1936 wurde an der damaligen Berliner Friedrich-Wilhelm-Universität der erste rein volkskundliche Lehrstuhl in Deutschland eingerichtet und mit Adolf Spamer besetzt. Zwar bestand in dieser Zeit prinzipiell ein Konsens zwischen der auch von Spamer vertretenen konservativen volkskundlichen Kultur- und Gesellschaftsauffassung und der nationalsozialistischen Ideologie, jedoch lieferte die Arbeit des Instituts jedenfalls nicht nur erwünschte Ergebnisse. Die Förderung durch die Machthaber blieb zurückhaltend. Ab 1942 war der Lehrstuhl durch eine langwierige Erkrankung Adolf Spamers mehr oder weniger vakant, und mit dem Kriegsende kam es zur Auflösung des Seminars für Volkskunde.

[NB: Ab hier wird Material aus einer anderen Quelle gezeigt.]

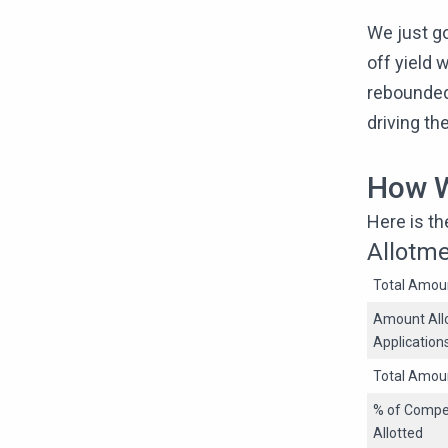
We just g
off yield 
rebounded
driving th
How W
Here is t
Allotm
Total Amoun
Amount Allo
Application
Total Amou
% of Compet
Allotted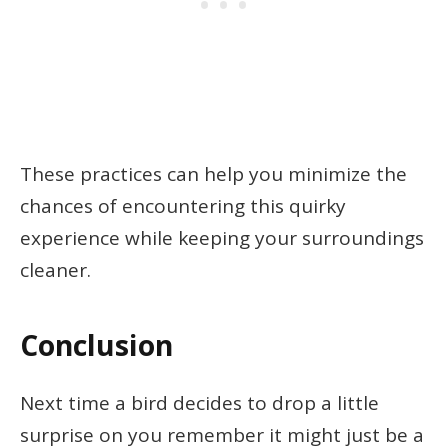
These practices can help you minimize the
chances of encountering this quirky
experience while keeping your surroundings
cleaner.
Conclusion
Next time a bird decides to drop a little
surprise on you remember it might just be a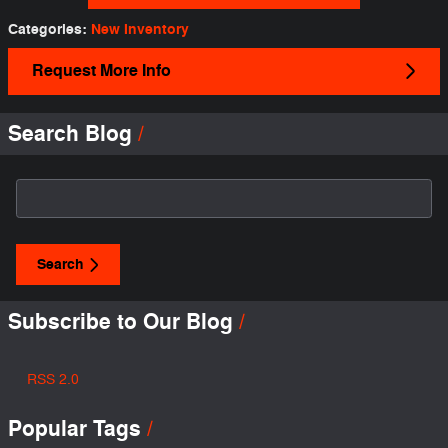
Categories
:
New Inventory
Request More Info
Search Blog
Search Blog
Search
Subscribe to Our Blog
RSS 2.0
Popular Tags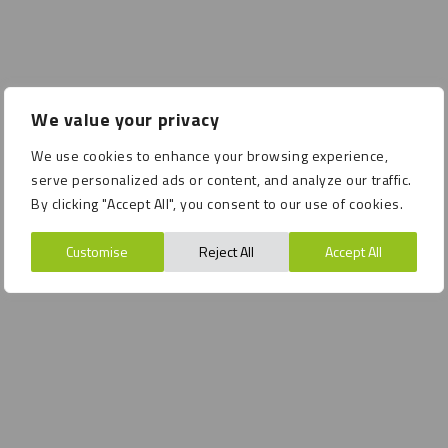
We value your privacy
We use cookies to enhance your browsing experience,
serve personalized ads or content, and analyze our traffic.
By clicking "Accept All", you consent to our use of cookies.
Customise
Reject All
Accept All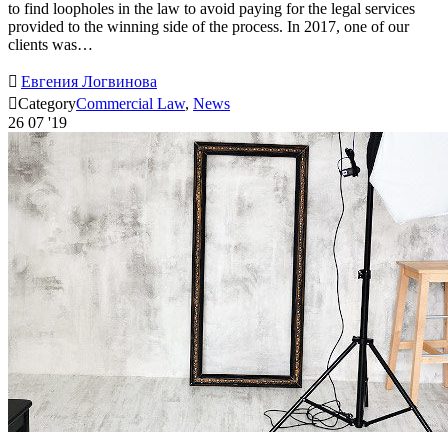
to find loopholes in the law to avoid paying for the legal services
provided to the winning side of the process. In 2017, one of our
clients was…

Евгения Логвинова

Category
Commercial Law
,
News
26
07 '19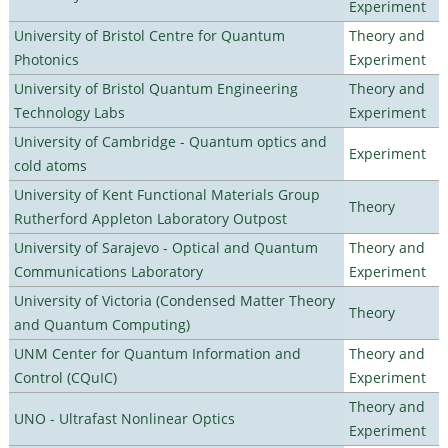
Experiment
University of Bristol Centre for Quantum
Theory and
Photonics
Experiment
University of Bristol Quantum Engineering
Theory and
Technology Labs
Experiment
University of Cambridge - Quantum optics and
Experiment
cold atoms
University of Kent Functional Materials Group
Theory
Rutherford Appleton Laboratory Outpost
University of Sarajevo - Optical and Quantum
Theory and
Communications Laboratory
Experiment
University of Victoria (Condensed Matter Theory
Theory
and Quantum Computing)
UNM Center for Quantum Information and
Theory and
Control (CQuIC)
Experiment
Theory and
UNO - Ultrafast Nonlinear Optics
Experiment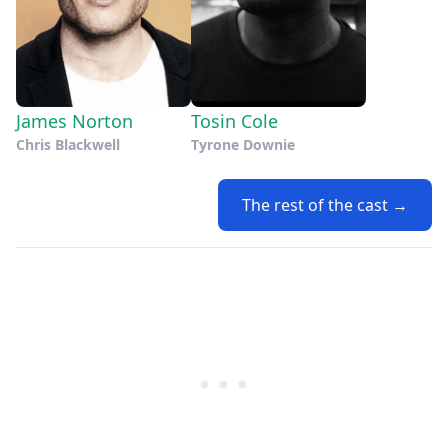
James Norton
Tosin Cole
Chris Blackwell
Tyrone Downie
The rest of the cast →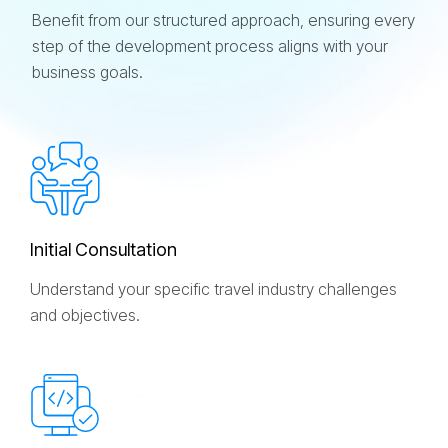
Benefit from our structured approach, ensuring every
step of the development process aligns with your
business goals.
I
n
i
t
i
a
l
C
o
n
s
u
l
t
a
t
i
o
n
Understand your specific travel industry challenges
and objectives.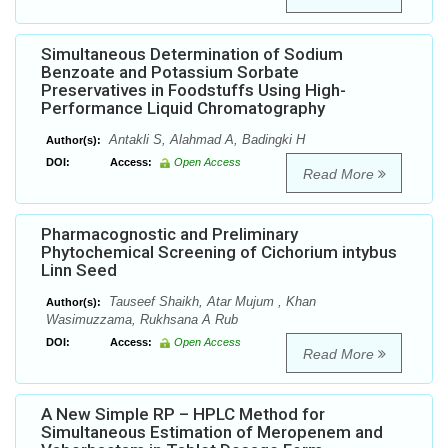
Simultaneous Determination of Sodium
Benzoate and Potassium Sorbate
Preservatives in Foodstuffs Using High-
Performance Liquid Chromatography
Antakli S, Alahmad A, Badingki H
Author(s):
DOI:
Access:
Open Access
Read More
Pharmacognostic and Preliminary
Phytochemical Screening of Cichorium intybus
Linn Seed
Tauseef Shaikh, Atar Mujum , Khan
Author(s):
Wasimuzzama, Rukhsana A Rub
DOI:
Access:
Open Access
Read More
A New Simple RP – HPLC Method for
Simultaneous Estimation of Meropenem and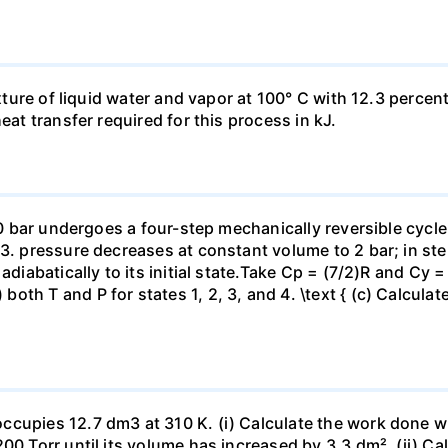
ixture of liquid water and vapor at 100° C with 12.3 percent
eat transfer required for this process in kJ.
 10 bar undergoes a four-step mechanically reversible cycle
23. pressure decreases at constant volume to 2 bar; in s
adiabatically to its initial state.Take Cp = (7/2)R and Cy 
h T and P for states 1, 2, 3, and 4. \text { (c) Calculate }
ccupies 12.7 dm3 at 310 K. (i) Calculate the work done 
00 Torr until its volume has increased by 3.3 dm². (ii) Ca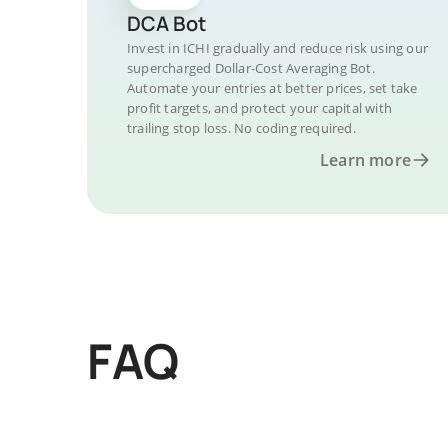
DCA Bot
Invest in ICHI gradually and reduce risk using our
supercharged Dollar-Cost Averaging Bot.
Automate your entries at better prices, set take
profit targets, and protect your capital with
trailing stop loss. No coding required.
Learn more
FAQ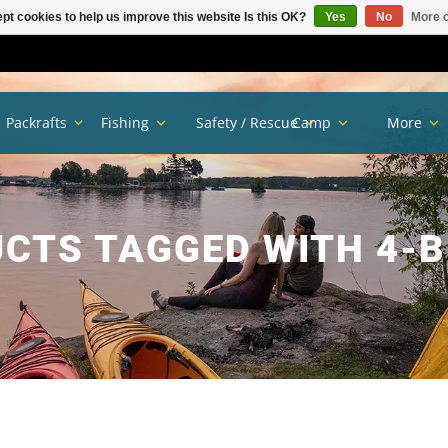
pt cookies to help us improve this website Is this OK?
Yes
No
More o
Packrafts
Fishing
Safety / Rescue
Camp
More
CTS TAGGED WITH 4-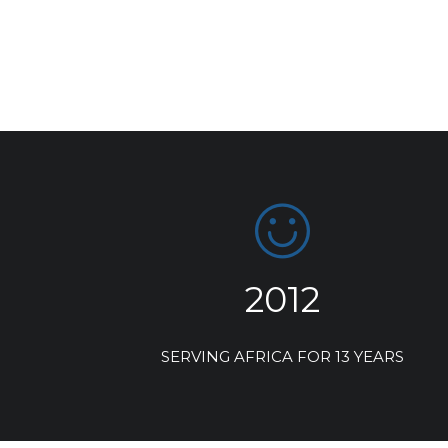
2012
SERVING AFRICA FOR 13 YEARS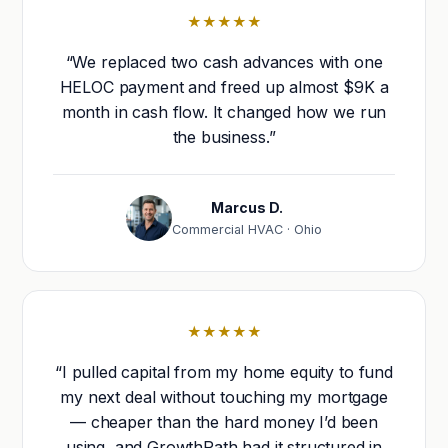
★★★★★
“We replaced two cash advances with one
HELOC payment and freed up almost $9K a
month in cash flow. It changed how we run
the business.”
Marcus D.
Commercial HVAC · Ohio
★★★★★
“I pulled capital from my home equity to fund
my next deal without touching my mortgage
— cheaper than the hard money I’d been
using, and GrowthPath had it structured in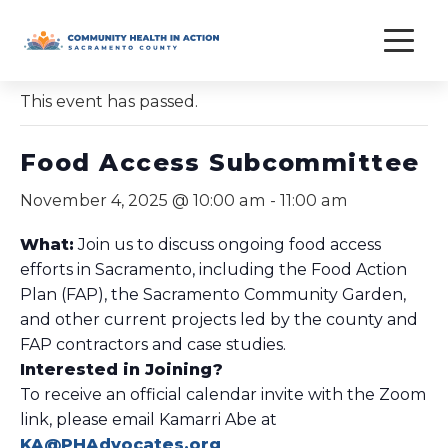
Skip
to
« All Events
content
This event has passed.
Food Access Subcommittee
November 4, 2025 @ 10:00 am
-
11:00 am
What:
Join us to discuss ongoing food access
efforts in Sacramento, including the Food Action
Plan (FAP), the Sacramento Community Garden,
and other current projects led by the county and
FAP contractors and case studies.
Interested in Joining?
To receive an official calendar invite with the Zoom
link, please email Kamarri Abe at
KA@PHAdvocates.org
.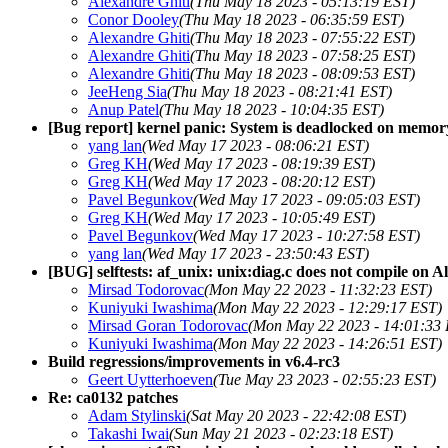
Alexandre Ghiti
(Thu May 18 2023 - 05:13:19 EST)
Conor Dooley
(Thu May 18 2023 - 06:35:59 EST)
Alexandre Ghiti
(Thu May 18 2023 - 07:55:22 EST)
Alexandre Ghiti
(Thu May 18 2023 - 07:58:25 EST)
Alexandre Ghiti
(Thu May 18 2023 - 08:09:53 EST)
JeeHeng Sia
(Thu May 18 2023 - 08:21:41 EST)
Anup Patel
(Thu May 18 2023 - 10:04:35 EST)
[Bug report] kernel panic: System is deadlocked on memor
yang lan
(Wed May 17 2023 - 08:06:21 EST)
Greg KH
(Wed May 17 2023 - 08:19:39 EST)
Greg KH
(Wed May 17 2023 - 08:20:12 EST)
Pavel Begunkov
(Wed May 17 2023 - 09:05:03 EST)
Greg KH
(Wed May 17 2023 - 10:05:49 EST)
Pavel Begunkov
(Wed May 17 2023 - 10:27:58 EST)
yang lan
(Wed May 17 2023 - 23:50:43 EST)
[BUG] selftests: af_unix: unix:diag.c does not compile on 
Mirsad Todorovac
(Mon May 22 2023 - 11:32:23 EST)
Kuniyuki Iwashima
(Mon May 22 2023 - 12:29:17 EST)
Mirsad Goran Todorovac
(Mon May 22 2023 - 14:01:33
Kuniyuki Iwashima
(Mon May 22 2023 - 14:26:51 EST)
Build regressions/improvements in v6.4-rc3
Geert Uytterhoeven
(Tue May 23 2023 - 02:55:23 EST)
Re: ca0132 patches
Adam Stylinski
(Sat May 20 2023 - 22:42:08 EST)
Takashi Iwai
(Sun May 21 2023 - 02:23:18 EST)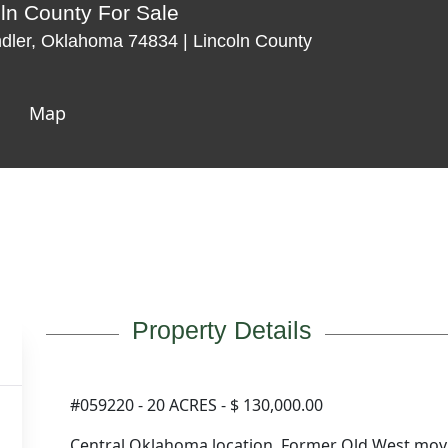
oln County For Sale
dler, Oklahoma 74834 | Lincoln County
Map
Property Details
#059220 - 20 ACRES - $ 130,000.00
Central Oklahoma location. Former Old West mov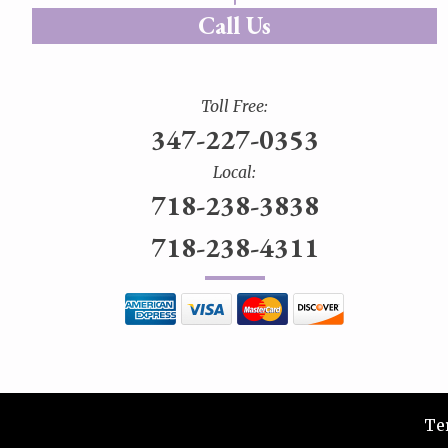
Call Us
Toll Free:
347-227-0353
Local:
718-238-3838
718-238-4311
Te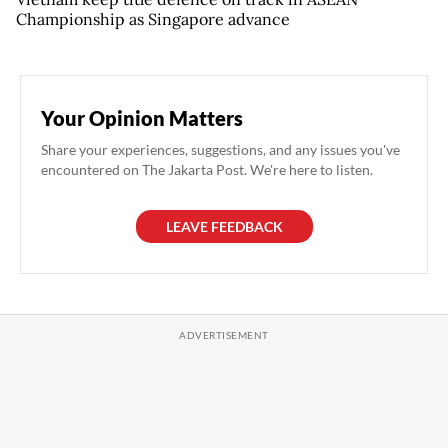
Championship as Singapore advance
Your Opinion Matters
Share your experiences, suggestions, and any issues you've
encountered on The Jakarta Post. We're here to listen.
LEAVE FEEDBACK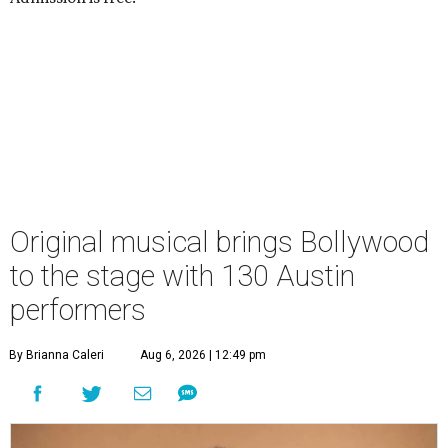
Original musical brings Bollywood
to the stage with 130 Austin
performers
By Brianna Caleri
Aug 6, 2026 | 12:49 pm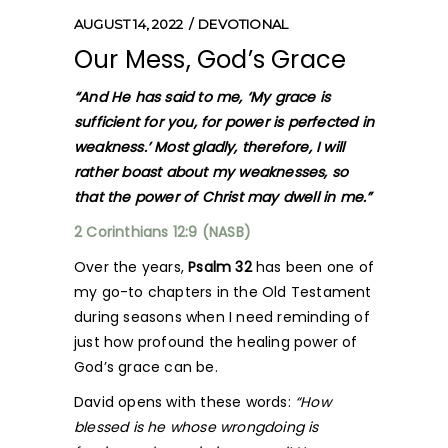
AUGUST 14, 2022
DEVOTIONAL
Our Mess, God’s Grace
“
And He has said to me, ‘My grace is
sufficient for you, for power is perfected in
weakness.’ Most gladly, therefore, I will
rather boast about my weaknesses, so
that the power of Christ may dwell in me.”
2 Corinthians 12:9 (NASB)
Over the years,
Psalm 32
has been one of
my go-to chapters in the Old Testament
during seasons when I need reminding of
just how profound the healing power of
God’s grace can be.
David opens with these words:
“How
blessed is he whose wrongdoing is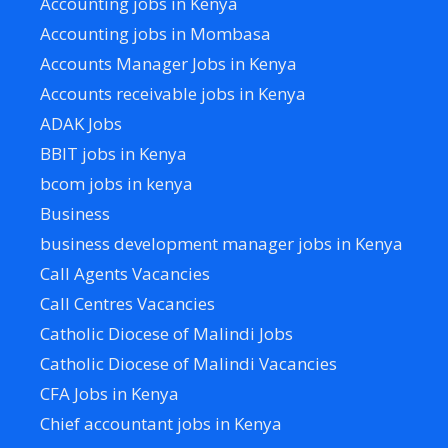
Accounting jobs in Kenya
Accounting jobs in Mombasa
Accounts Manager Jobs in Kenya
Accounts receivable jobs in Kenya
ADAK Jobs
BBIT jobs in Kenya
bcom jobs in kenya
Business
business development manager jobs in Kenya
Call Agents Vacancies
Call Centres Vacancies
Catholic Diocese of Malindi Jobs
Catholic Diocese of Malindi Vacancies
CFA Jobs in Kenya
Chief accountant jobs in Kenya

Wesentlich später als an der Deutschen Akademie der Wissenschaften zu Berlin, wo unter Adolf Spamer bereits 1947 eine Volkskundliche Kommission gegründet wurde, erfolgte die Wiederbegründung der Volkskunde im universitären Bereich. Erst 1952 wurde an der Philosophischen Fakultät der Humboldt-Universität das Institut für Völkerkunde unter Sigrid Westphal-Hellbusch eingerichtet, das 1953 in Institut für Völkerkunde und deutsche Volkskunde umbenannt wurde. In der Folgezeit hatten verschiedene Volks- und Völkerkundler den Universitätslehrstuhl inne, was zu einer engeren Verflechtung beider Disziplinen führte. 1968 wurde das Institut im Zuge der 3. Hochschulreform in Bereich Ethnographie umbenannt und der Sektion Geschichte angegliedert. Eine stärker historisch untermauerte Ausbildung und Forschung in Zusammenarbeit mit dem Akademieinstitut war die Folge.
Ab 1970 war Wolfgang Jacobeit Honorarprofessor und seit 1980 ordentlicher Professor am Bereich Ethnographie. Seit dieser Zeit war die Lehr- und Forschungseinrichtung maßgeblich an der theoretischen Ausarbeitung des sogenannten Kultur- und Lebensweisemodells beteiligt, auf dessen Basis Probleme historischer, besonders aber auch zeitgenössischer Alltagskulturen auch empirisch mehr in den Blick kamen. So bestimmten in den achtziger Jahren gegenwartsnah orientierte Themen zunehmend die universitäre Lehre und Forschung. Wolfgang Jacobeit vor allem sorgte auch dafür, daß die Volkskunde sich bis in die studentische Ausbildung hinein nicht isolierte, sondern am Austausch mit Konzepten einer progressiven Kultur- und Sozialforschung teilnahm. Besonders enge Kontakte bestanden diesbezüglich zum Tübinger Ludwig-Uhland-Institut für Empirische Kulturwissenschaft. Diese Ausrichtung wurde auch von Ute Mohrmann begleitet, nachdem sie den Lehrstuhl ab 1986 übernommen hatte.
In den Jahren nach der Auflösung der DDR seit 1989 kam es zu tiefgreifenden Veränderungen in der ostdeutschen Wissenschaftslandschaft. Im Auftrag der 1990 gegründeten Struktur- und Berufungskommission leitete Ute Mohrmann den positiv evaluierten Bereich Ethnographie bis zur Besetzung des C-4-Lehrstuhls durch Wolfgang Kaschuba, der 1992 berufen wurde. 1993, mit der Verabschiedung einer Magisterprüfungsordnung für das Fach, mit der Berufung von Rolf Lindner und Werner Schiffauer (gefolgt 1996 von Peter Niedermüller) auf weitere Professuren sowie mit der Gründung eines eigenständigen Instituts für Europäische Ethnologie (1994) wurde der Neubeginn der Disziplin in Berlin unter der genannten Fachbezeichnung abgeschlossen.